Nor is Tennessee but I’ve seen them in the the locally owned and working class grocery store that my parents shop at. If a grocery store has an “international aisle”, they’re practically guaranteed to be stocked.

:smiley: Being in Chicago, I’m confident I can find some. I know that, literally, every supermarket (okay, Aldi excepted) has them fresh in the produce department. I keep picking them up and then setting them back down again 'cause I don’t know what to do with them. Do I peel them before slicing them? How, exactly, does one peel a cactus?

…and now seeing two very different things under the name “prickly pear” makes sense - the pad AND the fruits are edible! Huh. Who knew? (Besides several million Mexicans, of course. :wink: )

The pads of the Nopal cactus, cut up & cooked, are called nopalitos.

The fruit is called the tuna. (Not to be confused with the fish, atún!) San Antonio’s Zuni Grill macerates tunas in tequila to make the famous Cactus 'Rita. (Shouldn’t that be Tunarita?)

I’ll give the article’s author the benefit of the doubt, even though that table didn’t cover corn or beans (or nine of the amino acids) and shows a deficiency in lysine. I’m glad I don’t have to get by on nothing but brown rice (or beans, or pumpkin, etc.), though.
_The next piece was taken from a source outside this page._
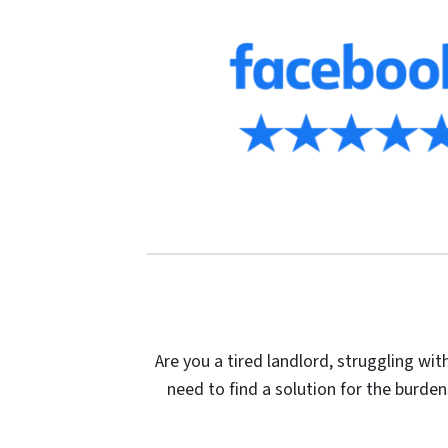
Are you a tired landlord, struggling wi
need to find a solution for the burden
http://www.gourmetsleuth.com/nopalitos.htm

Mexico is a pretty big country. People near the ocean eat what is available near the ocean. People inland eat what is available there.
Also, it is a labor-intensive cuisine. The ingredients usually do not cost very much, but it takes a lot of time to make some of the dishes. Rice and beans are cheap accompaniments to something like tamales, which are so time-consuming they traditionally are made only at holidays and sometimes include the entire family in production.
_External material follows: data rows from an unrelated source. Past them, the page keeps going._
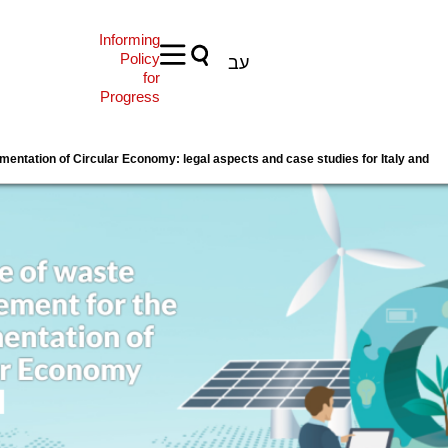
Informing
Policy
עב
for
Progress
entation of Circular Economy: legal aspects and case studies for Italy and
I’ve found 'em fresh and canned in da UP. If that’s true, I’d guess there’s a chance you’d find 'em anywhere.

Carefully.

Short story, I thought. IIRC in Spanish the prefix “re-” is an emphasizer which in this case means “thoroughly” or “extremely” and frito is fried - so refrito is “thoroughly fried”. When translating that into English, they transposed the prefix re- even though it had a different meaning, to get “refried”, which in English implies “fried again”.
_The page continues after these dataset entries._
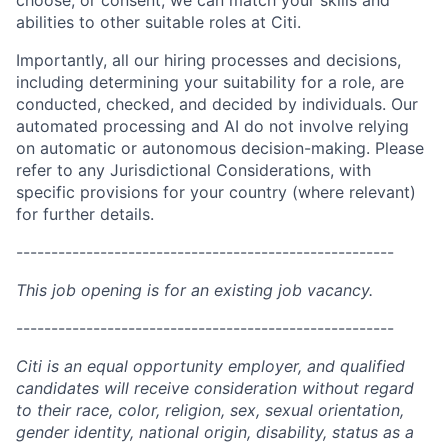
choose, or consent, we can match your skills and
abilities to other suitable roles at Citi.
Importantly, all our hiring processes and decisions,
including determining your suitability for a role, are
conducted, checked, and decided by individuals. Our
automated processing and AI do not involve relying
on automatic or autonomous decision-making. Please
refer to any Jurisdictional Considerations, with
specific provisions for your country (where relevant)
for further details.
------------------------------------------------------
This job opening is for an existing job vacancy.
------------------------------------------------------
Citi is an equal opportunity employer, and qualified
candidates will receive consideration without regard
to their race, color, religion, sex, sexual orientation,
gender identity, national origin, disability, status as a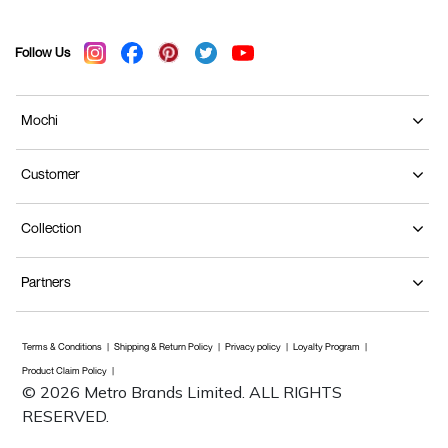
Follow Us
Mochi
Customer
Collection
Partners
Terms & Conditions
Shipping & Return Policy
Privacy policy
Loyalty Program
Product Claim Policy
© 2026 Metro Brands Limited. ALL RIGHTS
RESERVED.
Why grow rice if you can grow potatoes? potatoes are more nutritious, are easier to grow, and tolerate lower temperatures than rice. Rice has to be hand-transplanted, and grown in water-a lot of labor, and processing the grains is also labor-intensive. Harvesting potatoes? Just dig them up!
The mystery is why rice is so prevalent , even in climates where potato cultivation is easy.

Posole aka hominy. Granted, Mexican and New Mexican food are different (and NM is different from Tex-Mex), but posole is a relatively common side, and is often served with red chile.

I thought you serve rice with Tex-Mex (and curry) for a simple reason. Its bland. Spicy food would be too overpowering without a bland side dish to counter the effects.

Probably because you can get three or four crops a year out of a rice paddy.

If you’ve got a climate where it doesn’t get very cold, you don’t have to worry about cold tolerance. Except for some mountainous regions in the north, most of Mexico is at least USDA hardiness zone 8. Cold tolerance is not a major problem.

If you’ve got lots of available cheap labor, you don’t have to worry about rice requiring more labor. Mexico has and has had that.

Rice, especially white rice, keeps longer than potatoes.

An order of tacos around here will come with your choice of meat (fajita, tripas, pollo, etc…), cilantro and onions with sides of charro beans and a loaded baked potato. Complete with crunchy fake bacon bits. Jalisco-style Tex-Mex. Yum.

How about the chips and salsa thing? In my (limited) experience you do find those in restaurants in Mexico; is it an indigenous thing or imported from America for the comfort of tourists?